TASK BRIEF
The answer must be an exact copy of the lines from the one containing "Printdiensten" through the end of the records, with the pictures left out.

'''

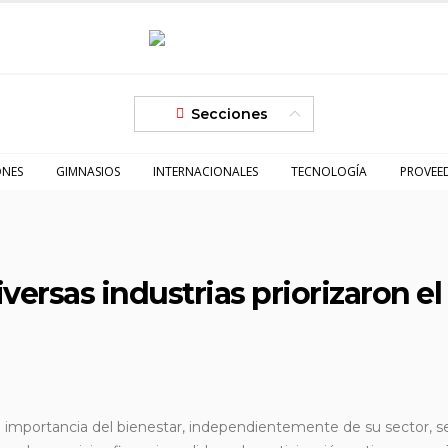
Secciones
ONES
GIMNASIOS
INTERNACIONALES
TECNOLOGÍA
PROVEE
versas industrias priorizaron el
la importancia del bienestar, independientemente de su sector, 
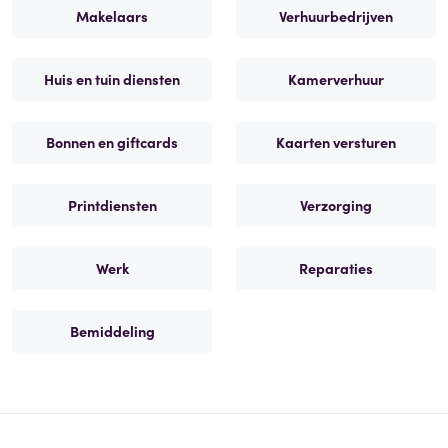
Makelaars
Verhuurbedrijven
Huis en tuin diensten
Kamerverhuur
Bonnen en giftcards
Kaarten versturen
Printdiensten
Verzorging
Werk
Reparaties
Bemiddeling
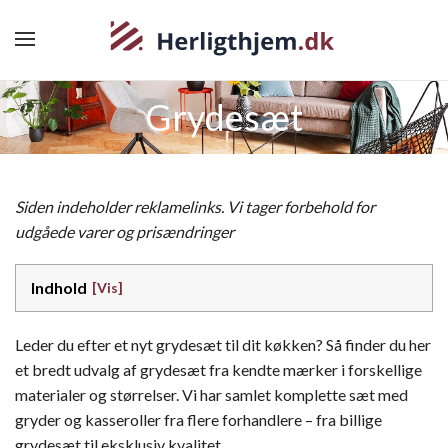
Grydesæt
Siden indeholder reklamelinks. Vi tager forbehold for
udgåede varer og prisændringer
Indhold
Leder du efter et nyt grydesæt til dit køkken? Så finder du her
et bredt udvalg af grydesæt fra kendte mærker i forskellige
materialer og størrelser. Vi har samlet komplette sæt med
gryder og kasseroller fra flere forhandlere – fra billige
grydesæt til eksklusiv kvalitet.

'''

SOLUTION
Printdiensten
Verzorging
Werk
Reparaties
Bemiddeling
Grydesæt
Siden indeholder reklamelinks. Vi tager forbehold for
udgåede varer og prisændringer
Indhold
Leder du efter et nyt grydesæt til dit køkken? Så finder du her
et bredt udvalg af grydesæt fra kendte mærker i forskellige
materialer og størrelser. Vi har samlet komplette sæt med
gryder og kasseroller fra flere forhandlere – fra billige
grydesæt til eksklusiv kvalitet.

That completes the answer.